BEGIN

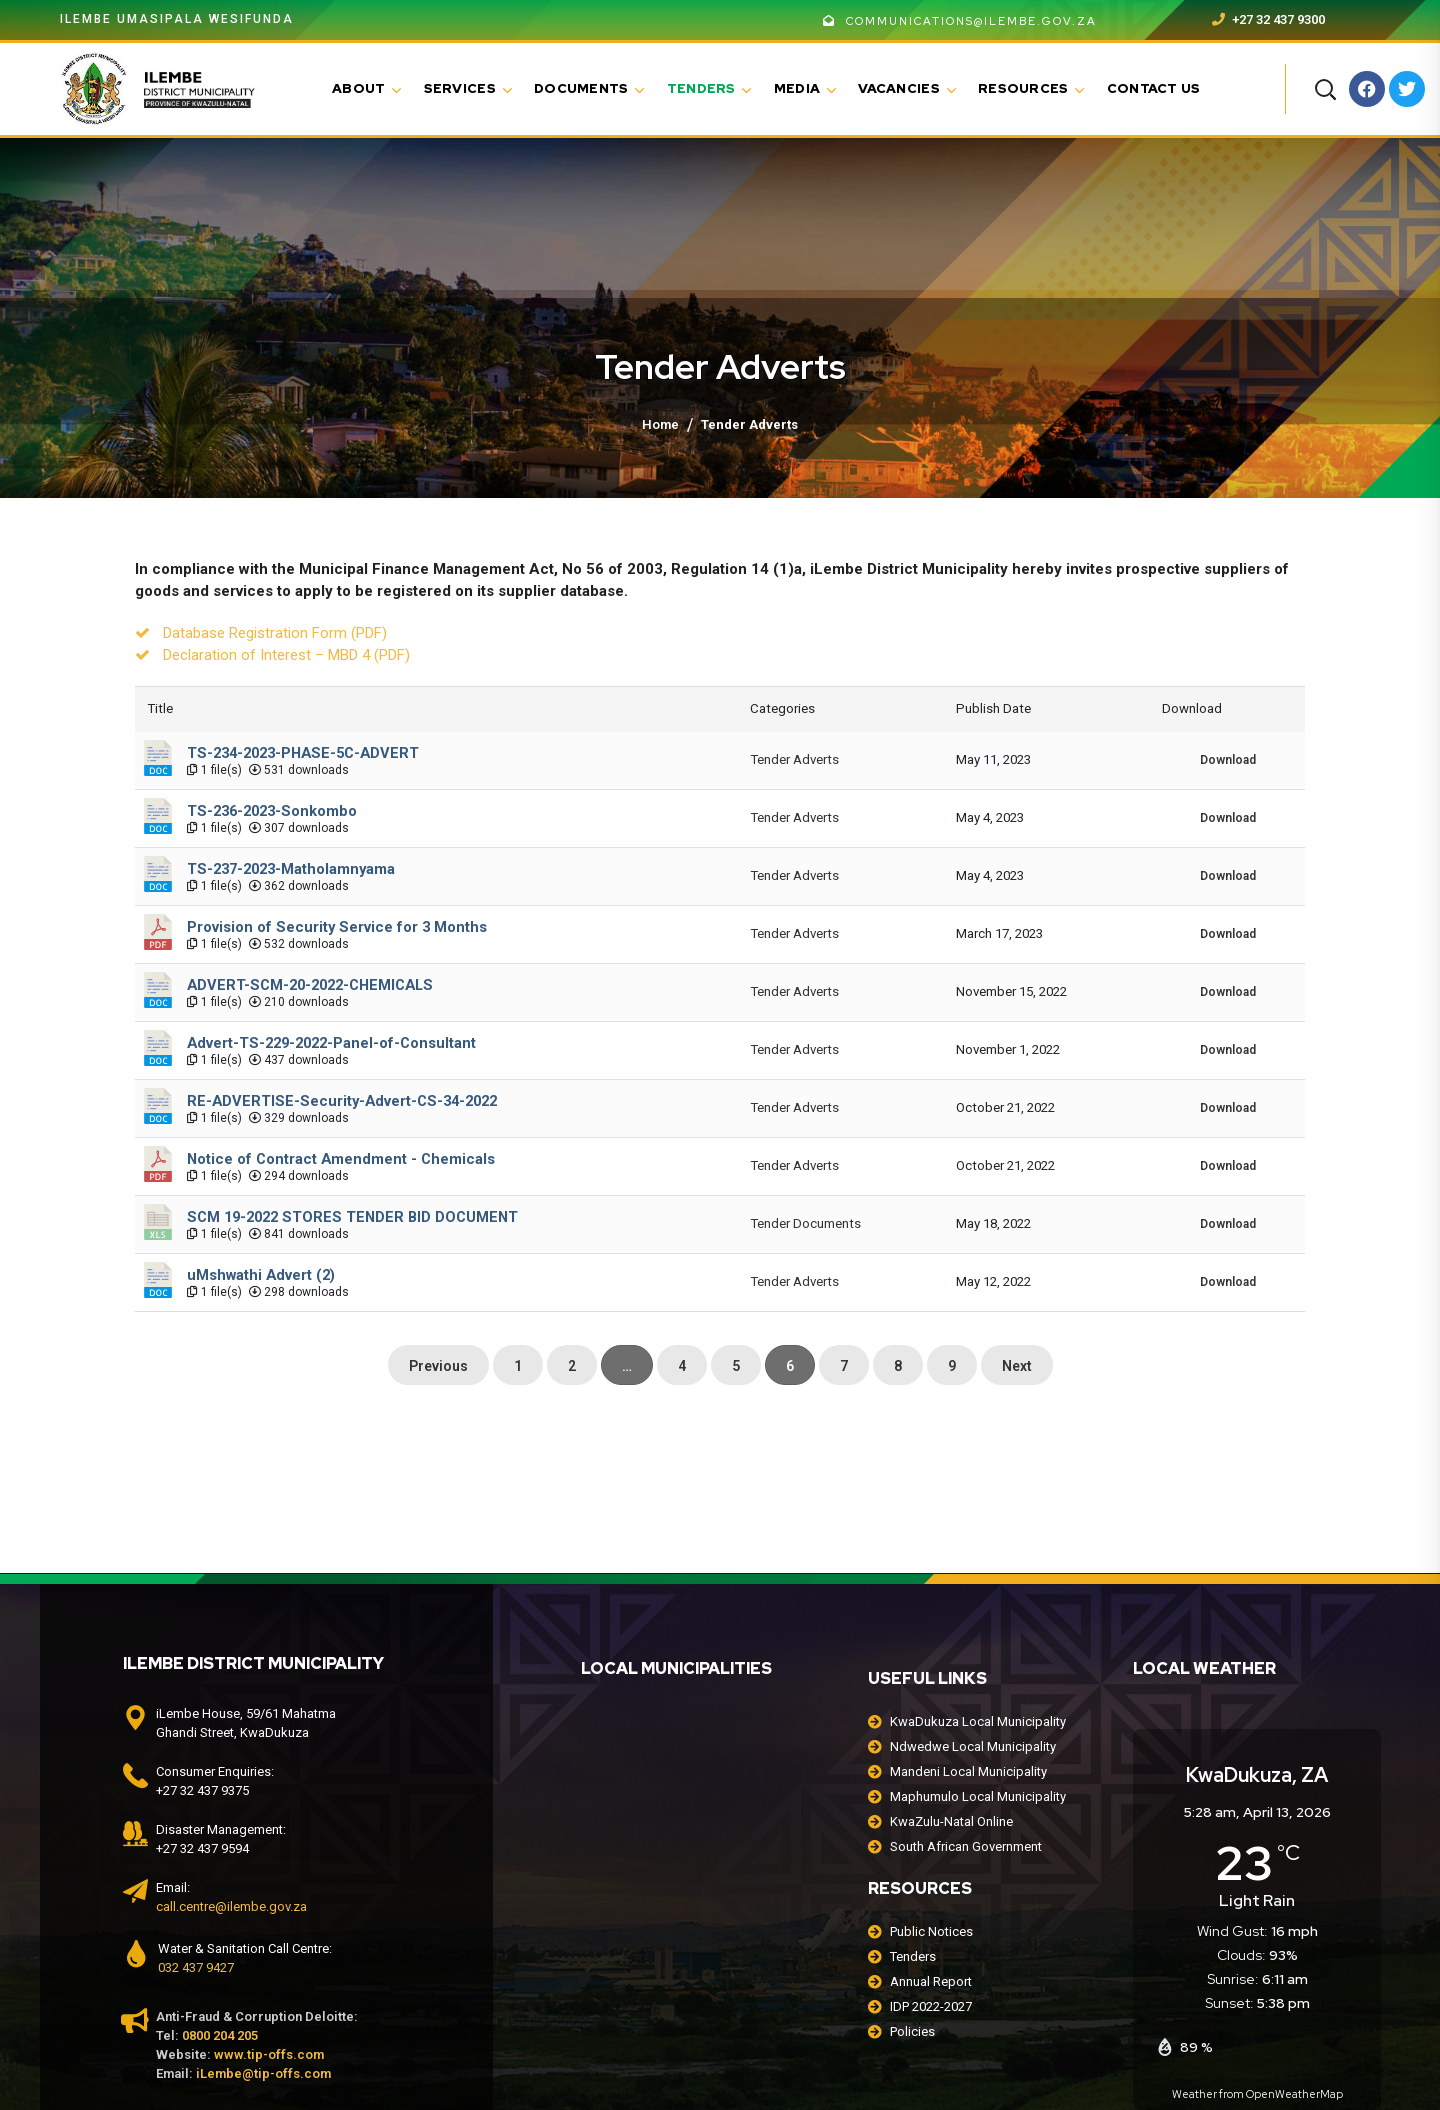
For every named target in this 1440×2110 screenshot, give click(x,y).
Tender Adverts (794, 759)
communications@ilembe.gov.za (960, 21)
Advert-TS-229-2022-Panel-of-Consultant (331, 1043)
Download (1228, 760)
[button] (1325, 89)
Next (1017, 1366)
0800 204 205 (220, 2035)
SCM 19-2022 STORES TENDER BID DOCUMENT (352, 1217)
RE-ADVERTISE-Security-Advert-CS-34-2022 (342, 1101)
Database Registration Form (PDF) (275, 633)
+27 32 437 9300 (1268, 19)
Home (660, 424)
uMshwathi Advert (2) (261, 1275)
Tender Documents (805, 1223)
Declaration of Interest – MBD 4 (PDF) (286, 655)
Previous (438, 1366)
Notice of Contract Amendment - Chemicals (341, 1159)
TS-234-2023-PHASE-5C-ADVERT (303, 753)
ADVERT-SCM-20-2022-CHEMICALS (310, 985)
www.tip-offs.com (269, 2054)
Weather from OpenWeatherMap (1257, 2094)
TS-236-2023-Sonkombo (272, 811)
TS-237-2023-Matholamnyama (291, 869)
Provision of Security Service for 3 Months (337, 927)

END

Work task:
Your answer should be the exact lines above from the one with "Advert-TS-229-2022-Panel-of-Consultant (331, 1043)" through the one with "ADVERT-SCM-20-2022-CHEMICALS (310, 985)", both included, and nothing besides.

Output of the task:
Advert-TS-229-2022-Panel-of-Consultant (331, 1043)
Download (1228, 760)
[button] (1325, 89)
Next (1017, 1366)
0800 204 205 (220, 2035)
SCM 19-2022 STORES TENDER BID DOCUMENT (352, 1217)
RE-ADVERTISE-Security-Advert-CS-34-2022 (342, 1101)
Database Registration Form (PDF) (275, 633)
+27 32 437 9300 (1268, 19)
Home (660, 424)
uMshwathi Advert (2) (261, 1275)
Tender Documents (805, 1223)
Declaration of Interest – MBD 4 (PDF) (286, 655)
Previous (438, 1366)
Notice of Contract Amendment - Chemicals (341, 1159)
TS-234-2023-PHASE-5C-ADVERT (303, 753)
ADVERT-SCM-20-2022-CHEMICALS (310, 985)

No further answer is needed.